* _YOUR ASSIGNMENT_:
Everything in the listing below should be written out again exactly, except the pictures.

* _SOURCE INFORMATION_:
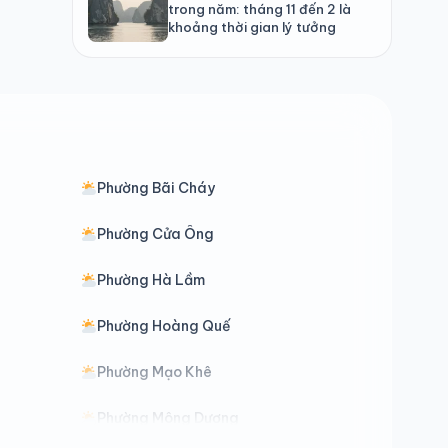
trong năm: tháng 11 đến 2 là
khoảng thời gian lý tưởng
Phường Bãi Cháy
Phường Cửa Ông
Phường Hà Lầm
Phường Hoàng Quế
Phường Mạo Khê
Phường Mông Dương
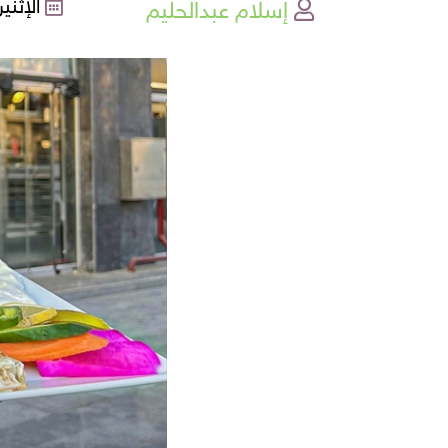
إسلام عبدالحليم
الإثنين , 27-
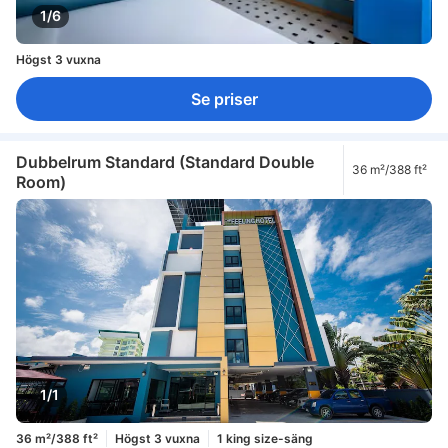
1/6
Högst 3 vuxna
Se priser
Dubbelrum Standard (Standard Double
36 m²/388 ft²
Room)
1/1
36 m²/388 ft²
Högst 3 vuxna
1 king size-säng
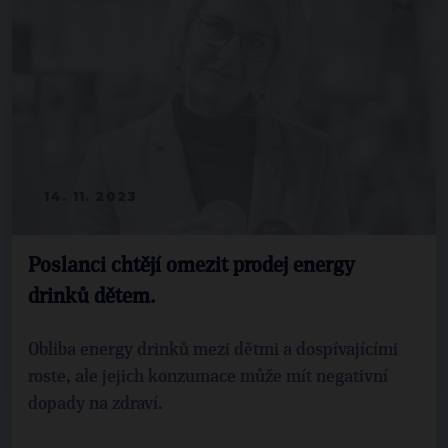
14. 11. 2023
Poslanci chtějí omezit prodej energy
drinků dětem.
Obliba energy drinků mezi dětmi a dospívajícími
roste, ale jejich konzumace může mít negativní
dopady na zdraví.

* _RESPONSE TO THIS TASK_:
trong năm: tháng 11 đến 2 là
khoảng thời gian lý tưởng
Phường Bãi Cháy
Phường Cửa Ông
Phường Hà Lầm
Phường Hoàng Quế
Phường Mạo Khê
Phường Mông Dương
إسلام عبدالحليم
الإثنين , 27-
1/6
Högst 3 vuxna
Se priser
Dubbelrum Standard (Standard Double
36 m²/388 ft²
Room)
1/1
36 m²/388 ft²
Högst 3 vuxna
1 king size-säng
14. 11. 2023
Poslanci chtějí omezit prodej energy
drinků dětem.
Obliba energy drinků mezi dětmi a dospívajícími
roste, ale jejich konzumace může mít negativní
dopady na zdraví.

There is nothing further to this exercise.